Las Vegas Sun

May 8, 2024

OTHER VOICES:

Scenes from a three-minute meeting of shareholders

Round Rock, Texas — For a three-minute meeting, there sure was plenty to absorb at the Thursday shareholders session that, instead of providing clarity on Dell Inc.’s future, is leading to another meeting.

At stake is founder Michael Dell’s future in the company that he’s now trying to take private.

In what some might see as an effort to sweeten the deal, shareholders on Thursday enjoyed a well-stocked table featuring pastries as well as tacos. This was a name-tag event, with the most common one identifying people as shareholders, a cross section of a category that included suited folks who’d look comfortable on Wall Street and others more suited to a farm road.

I spotted only one man in a kilt.

As the scheduled 8 a.m. “special meeting of stockholders” approached, folks chatted among themselves. On the back row, a man with Dickies pants and a shareholder tag spoke with a shareholder in the row in front of him. The back-row man talked about the decline in the Dell stock and how, in hindsight, having a crystal ball would have been helpful.

“Everything’s changed so much,” back-row guy said. “It’s a different world out there now. It’s not just Dell.”

Moments later, a very announcerly voice announced, “Ladies and gentlemen, our program will begin in five minutes. Please take your seats.” By then, all the 200 or so seats had been taken, save for a few in the front row. At 8:09 a.m., Michael Dell, trailed by about a half-dozen of what I’m going to assume were high-level associates, filed in and filled those seats.

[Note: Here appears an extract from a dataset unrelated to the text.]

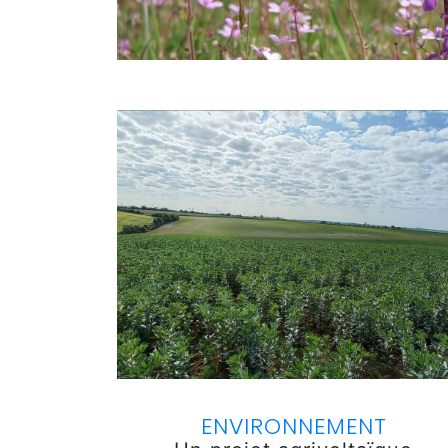
ENVIRONNEMENT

At 8:12 a.m., Special Committee Chairman Alex Mandl and two other special committee members sat down at the raised table in the front of the room.

“Well good morning,” Mandl said.

Rule 8 of the meeting rules made it clear that, at this meeting, Mandl was the man.

“Mr. Mandl will make all determinations with respect to the conduct of the meeting including, without limitation, the administration and interpretation of these rules and procedures,” it said.

Mandl convened the meeting, cited the rule allowing him to adjourn the meeting and then adjourned the meeting. Some in the crowd grumbled disapproval, and, moments later, the Dell PR team was ready with a statement announcing that the meeting “was convened and adjourned to provide additional time to solicit proxies from Dell stockholders” and that it will reconvene next Wednesday.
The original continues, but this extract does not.